I had the opportunity to attend the Blandin Foundation’s Border to Border Broadband Conference, held Nov. 18-20 in “the cities.”

A number of statements at the conference struck me.

Bernadine Joselyn, Blandin’s Director of Public Policy & Engagement, said that broadband is the indispensable infrastructure of our age. She said our parents and grandparents built the indispensable infrastructure of their age—the electric system serving Greater Minnesota—and that now it’s our turn to build the indispensable infrastructure of our age. (While Blandin tiptoes around this one due to a varied constituency, it is clear that this infrastructure is fiber optic.)

Lt. Gov. Tina Smith delivered remarks on the final morning. After announcing the broadband grant awards, she mentioned that “the last mile” of broadband service provision often “doesn’t work with a purely private sector model.”

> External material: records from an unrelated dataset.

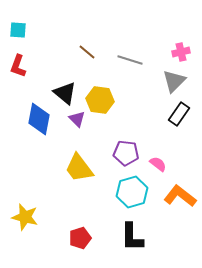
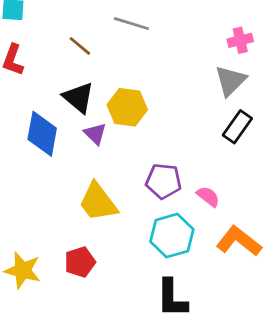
brown line: (87, 52) -> (80, 46), moved
gray line: (130, 60) -> (131, 24), moved
red pentagon: (80, 238) -> (80, 262), moved

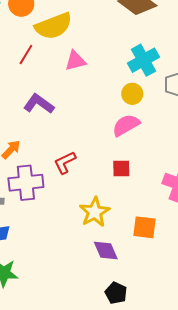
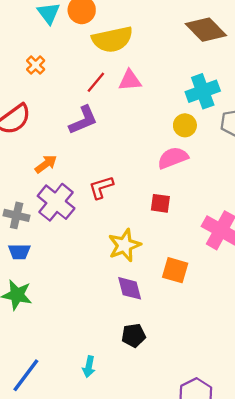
red line: (26, 55) -> (96, 82), moved
purple L-shape: (39, 104) -> (83, 120), turned 112
purple cross: (26, 183) -> (56, 202), turned 36
black pentagon: (116, 293) -> (133, 335), turned 30

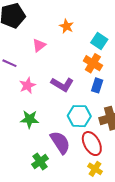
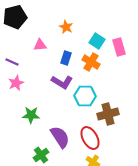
pink triangle: (39, 45) -> (40, 45), turned 32
pink star: (27, 85) -> (16, 83), moved
blue rectangle: (97, 85) -> (66, 58), moved
cyan hexagon: (79, 116) -> (85, 96), moved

Susan Crawford, an author and professor at Harvard Law School, gave an interesting presentation that included this statement: Don’t pay for anything other than fiber!

An oft-cited statistic at the conference came from the Governor’s Broadband Task Force 2013 report. The report estimated that the cost of statewide provision of communications services via fiber optic cable as somewhere between $900 million to $3.2 billion.

Both public and private money has been welcome in the electric industry for many years now. The same cannot be said for investments in communications infrastructure. Will that change?

While municipal utilities have largely had their hands full with electric industry issues in recent years, others continue to carry the flag for local investment and provision of broadband services. This (non-partisan) issue promises to be joined again in the next legislative session.

Every municipal utility manager and policymaker ought to spend some time thinking about the provision of broadband services and the future of their community. After all, modern communications services are necessary for a city’s economic health and well-being. If a city isn’t economically healthy, your electric utility may well be moribund.